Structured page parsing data
◇ ◇ ◇ ◇ ◇ ◇ ◇

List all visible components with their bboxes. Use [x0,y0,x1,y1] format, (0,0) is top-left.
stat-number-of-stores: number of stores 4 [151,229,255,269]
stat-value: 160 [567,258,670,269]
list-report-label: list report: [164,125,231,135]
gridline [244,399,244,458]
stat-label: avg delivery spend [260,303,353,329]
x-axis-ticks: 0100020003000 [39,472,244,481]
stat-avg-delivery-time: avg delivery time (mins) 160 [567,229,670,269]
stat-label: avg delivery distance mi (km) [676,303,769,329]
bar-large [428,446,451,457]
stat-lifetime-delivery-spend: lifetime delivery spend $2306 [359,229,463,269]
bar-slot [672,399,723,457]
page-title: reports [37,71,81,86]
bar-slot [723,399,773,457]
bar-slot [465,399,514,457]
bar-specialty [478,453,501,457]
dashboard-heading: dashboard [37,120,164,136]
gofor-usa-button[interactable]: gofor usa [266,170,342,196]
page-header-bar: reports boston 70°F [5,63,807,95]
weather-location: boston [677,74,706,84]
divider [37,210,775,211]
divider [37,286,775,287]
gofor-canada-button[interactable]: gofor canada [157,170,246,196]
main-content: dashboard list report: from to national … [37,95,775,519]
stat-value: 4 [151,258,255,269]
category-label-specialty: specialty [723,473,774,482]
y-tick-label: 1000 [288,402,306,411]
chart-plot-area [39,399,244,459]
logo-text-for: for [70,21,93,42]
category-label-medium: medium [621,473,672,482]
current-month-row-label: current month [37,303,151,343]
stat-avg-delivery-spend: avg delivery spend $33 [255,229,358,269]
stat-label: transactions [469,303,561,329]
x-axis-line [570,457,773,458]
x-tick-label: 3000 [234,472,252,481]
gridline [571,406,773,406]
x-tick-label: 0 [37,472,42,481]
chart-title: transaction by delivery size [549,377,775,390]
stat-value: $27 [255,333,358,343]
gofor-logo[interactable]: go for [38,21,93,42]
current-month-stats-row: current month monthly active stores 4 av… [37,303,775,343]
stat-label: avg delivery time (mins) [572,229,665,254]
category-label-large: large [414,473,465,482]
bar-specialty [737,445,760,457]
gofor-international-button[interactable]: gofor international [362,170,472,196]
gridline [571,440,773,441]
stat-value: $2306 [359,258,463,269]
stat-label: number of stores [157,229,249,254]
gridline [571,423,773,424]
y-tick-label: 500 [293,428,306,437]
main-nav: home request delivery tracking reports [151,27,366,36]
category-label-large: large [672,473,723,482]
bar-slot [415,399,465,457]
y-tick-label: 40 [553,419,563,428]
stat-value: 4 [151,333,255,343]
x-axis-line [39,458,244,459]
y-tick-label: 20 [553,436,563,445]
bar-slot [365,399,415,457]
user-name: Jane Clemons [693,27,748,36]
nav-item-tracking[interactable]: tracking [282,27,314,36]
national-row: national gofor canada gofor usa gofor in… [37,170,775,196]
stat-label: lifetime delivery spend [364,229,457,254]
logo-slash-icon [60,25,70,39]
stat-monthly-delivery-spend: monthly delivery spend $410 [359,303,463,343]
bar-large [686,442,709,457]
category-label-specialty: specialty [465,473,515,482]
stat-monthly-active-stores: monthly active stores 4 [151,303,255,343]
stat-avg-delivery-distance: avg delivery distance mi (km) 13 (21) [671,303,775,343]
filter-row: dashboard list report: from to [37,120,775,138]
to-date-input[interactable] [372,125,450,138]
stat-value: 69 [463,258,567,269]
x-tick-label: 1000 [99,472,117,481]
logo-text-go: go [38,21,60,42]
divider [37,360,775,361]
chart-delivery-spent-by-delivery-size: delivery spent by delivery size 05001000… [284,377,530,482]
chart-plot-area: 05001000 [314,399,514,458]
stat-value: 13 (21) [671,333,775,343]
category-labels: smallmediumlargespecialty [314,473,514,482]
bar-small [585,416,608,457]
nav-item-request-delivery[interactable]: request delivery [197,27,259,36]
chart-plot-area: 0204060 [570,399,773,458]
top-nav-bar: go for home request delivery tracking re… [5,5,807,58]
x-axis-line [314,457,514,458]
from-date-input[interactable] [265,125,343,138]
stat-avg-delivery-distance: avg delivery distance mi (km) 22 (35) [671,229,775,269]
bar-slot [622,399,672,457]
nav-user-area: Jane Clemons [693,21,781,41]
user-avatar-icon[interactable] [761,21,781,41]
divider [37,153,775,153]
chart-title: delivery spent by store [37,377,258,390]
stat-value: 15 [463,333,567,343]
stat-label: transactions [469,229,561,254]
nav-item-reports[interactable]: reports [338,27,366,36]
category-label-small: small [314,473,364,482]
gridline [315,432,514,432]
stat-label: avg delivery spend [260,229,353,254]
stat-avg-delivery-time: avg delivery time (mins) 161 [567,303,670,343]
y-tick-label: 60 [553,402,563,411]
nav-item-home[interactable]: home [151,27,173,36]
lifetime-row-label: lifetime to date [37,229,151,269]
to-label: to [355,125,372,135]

◇ ◇ ◇ ◇ ◇ ◇ ◇

Activity » Count the lines above that contain the word "item". Write only the number.

Solved problem » 4